Take the line that contains "Lunes, 10 de agosto" as the first and the last line of the material as the final one; set down exactly the lines in that span.
[SOURCE MATERIAL Boundary: Start]
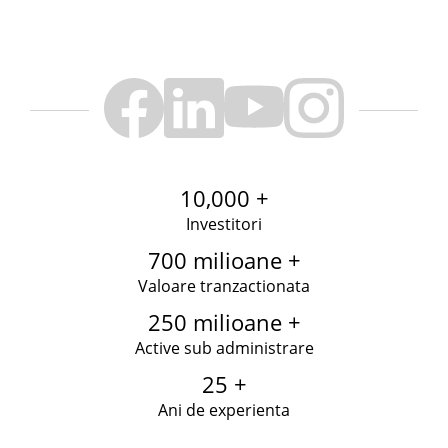
10,000 +
Investitori
700 milioane +
Valoare tranzactionata
250 milioane +
Active sub administrare
25 +
Ani de experienta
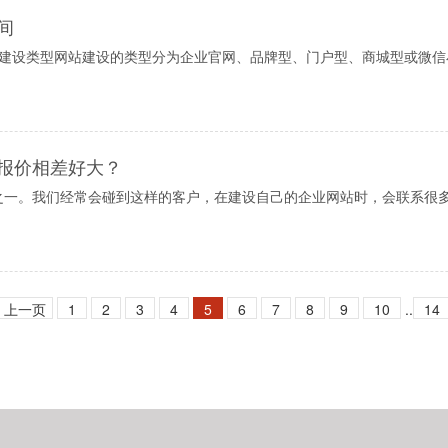
间
站建设类型网站建设的类型分为企业官网、品牌型、门户型、商城型或微信
报价相差好大？
之一。我们经常会碰到这样的客户，在建设自己的企业网站时，会联系很
上一页
1
2
3
4
5
6
7
8
9
10
..
14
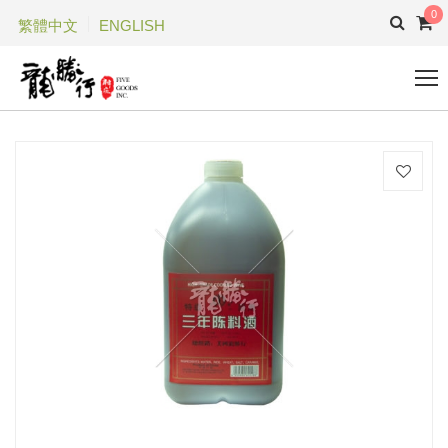
0
繁體中文
ENGLISH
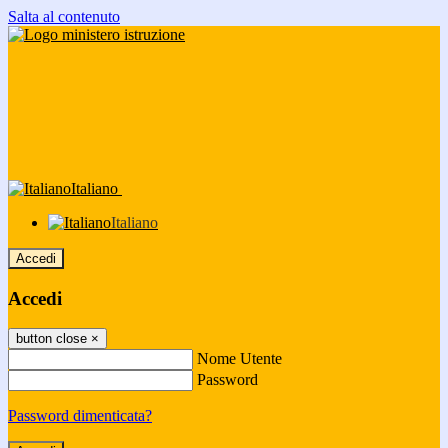
Salta al contenuto
Italiano
Italiano
Accedi
Accedi
button close
×
Nome Utente
Password
Password dimenticata?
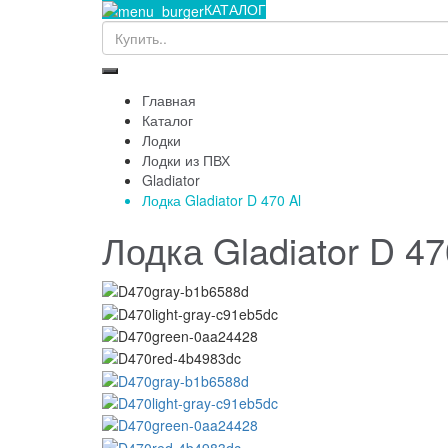
КАТАЛОГ
Главная
Каталог
Лодки
Лодки из ПВХ
Gladiator
Лодка Gladiator D 470 Al
Лодка Gladiator D 47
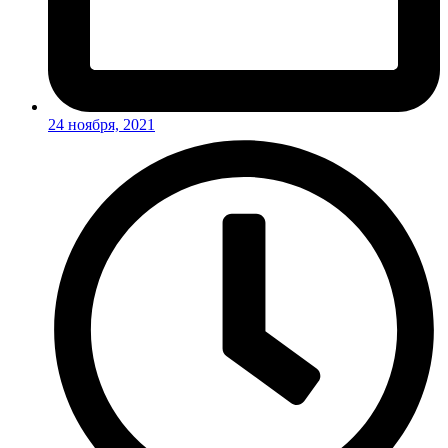
24 ноября, 2021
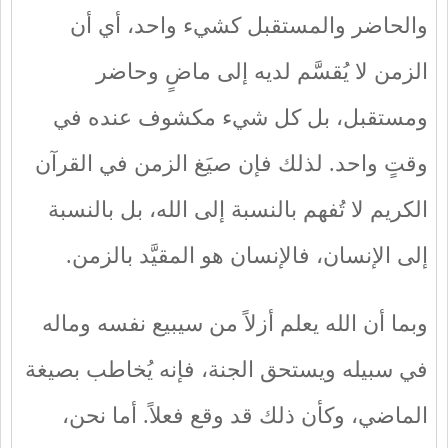
والحاضر والمستقبل كشيء واحد، أي أن
الزمن لا يُقسَّم لديه إلى ماضٍ وحاضر
ومستقبل، بل كل شيء مكشوف عنده في
وقتٍ واحد. لذلك فإن صيَغ الزمن في القرآن
الكريم لا تُفهم بالنسبة إلى الله، بل بالنسبة
إلى الإنسان، فالإنسان هو المقيَّد بالزمن.
وبما أن الله يعلم أزلاً من سيبيع نفسه وماله
في سبيله ويستحق الجنة، فإنه يُخاطب بصيغة
الماضي، وكأن ذلك قد وقع فعلاً. أما نحن،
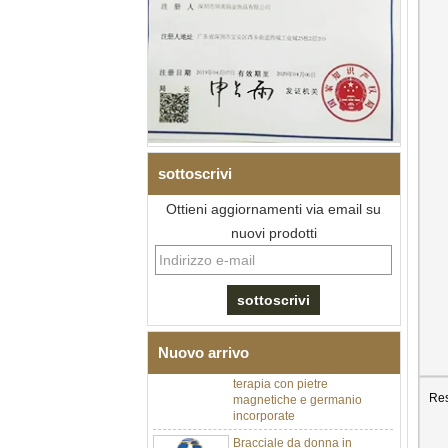
sottoscrivi
Ottieni aggiornamenti via email su
nuovi prodotti
Bracciale da uomo a maglie I
in acciaio inossidabile 304
con zirconi neri in ceramica,
chiusura deployante a
doppia pressione 316L,
Nuovo arrivo
bracciale a maglie per
terapia con pietre
magnetiche e germanio
Res
incorporate
Bracciale da donna in
acciaio inossidabile 316L in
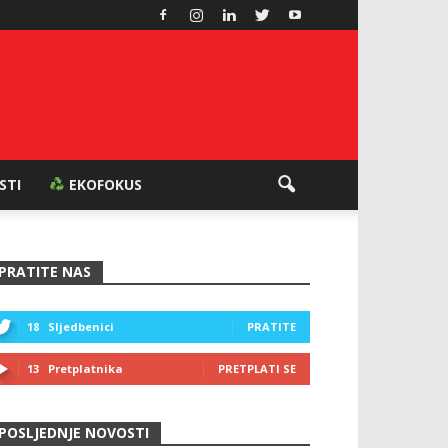
ESTI
EKOFOKUS
PRATITE NAS
18
Sljedbenici
PRATITE
13
Pretplatnika
PRETPLATI SE
POSLJEDNJE NOVOSTI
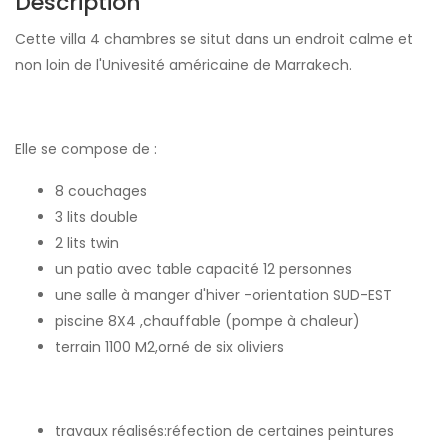
Description
Cette villa 4 chambres se situt dans un endroit calme et
non loin de l'Univesité américaine de Marrakech.
Elle se compose de :
8 couchages
3 lits double
2 lits twin
un patio avec table capacité 12 personnes
une salle à manger d'hiver -orientation SUD-EST
piscine 8X4 ,chauffable (pompe à chaleur)
terrain 1100 M2,orné de six oliviers
travaux réalisés:réfection de certaines peintures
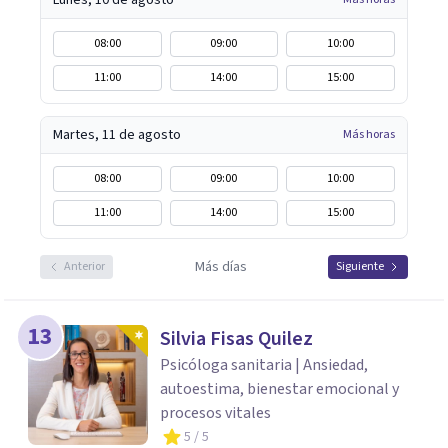
Lunes, 10 de agosto
08:00
09:00
10:00
11:00
14:00
15:00
Martes, 11 de agosto
Más horas
08:00
09:00
10:00
11:00
14:00
15:00
Más días
Anterior
Siguiente
13
Silvia Fisas Quilez
Psicóloga sanitaria | Ansiedad,
autoestima, bienestar emocional y
procesos vitales
5
/ 5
[SOURCE MATERIAL Boundary: End]
-- ANSWER TO THE PROBLEM --
Lunes, 10 de agosto
08:00
09:00
10:00
11:00
14:00
15:00
Martes, 11 de agosto
Más horas
08:00
09:00
10:00
11:00
14:00
15:00
Más días
Anterior
Siguiente
13
Silvia Fisas Quilez
Psicóloga sanitaria | Ansiedad,
autoestima, bienestar emocional y
procesos vitales
5
/ 5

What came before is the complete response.